[Page-level text extractions]
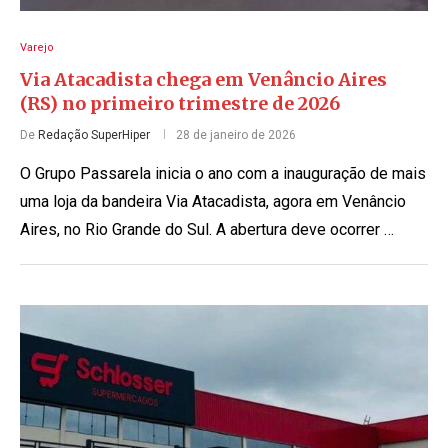
Varejo
Via Atacadista chega em Venâncio Aires
(RS) no primeiro trimestre de 2026
De
Redação SuperHiper
28 de janeiro de 2026
O Grupo Passarela inicia o ano com a inauguração de mais
uma loja da bandeira Via Atacadista, agora em Venâncio
Aires, no Rio Grande do Sul. A abertura deve ocorrer …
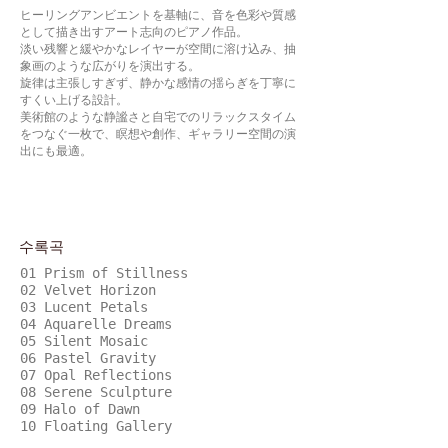
ヒーリングアンビエントを基軸に、音を色彩や質感
として描き出すアート志向のピアノ作品。
淡い残響と緩やかなレイヤーが空間に溶け込み、抽
象画のような広がりを演出する。
旋律は主張しすぎず、静かな感情の揺らぎを丁寧に
すくい上げる設計。
美術館のような静謐さと自宅でのリラックスタイム
をつなぐ一枚で、瞑想や創作、ギャラリー空間の演
出にも最適。
수록곡
01 Prism of Stillness
02 Velvet Horizon
03 Lucent Petals
04 Aquarelle Dreams
05 Silent Mosaic
06 Pastel Gravity
07 Opal Reflections
08 Serene Sculpture
09 Halo of Dawn
10 Floating Gallery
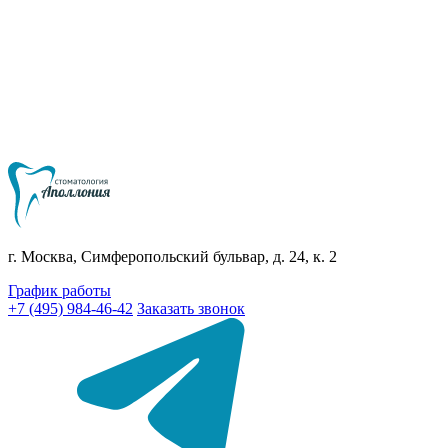
г. Москва, Симферопольский бульвар, д. 24, к. 2
График работы
+7 (495) 984-46-42
Заказать звонок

Work to complete |
Search the data above for the word "Aires", then gather each line in which it appears.

Finished task |
Via Atacadista chega em Venâncio Aires
Aires, no Rio Grande do Sul. A abertura deve ocorrer …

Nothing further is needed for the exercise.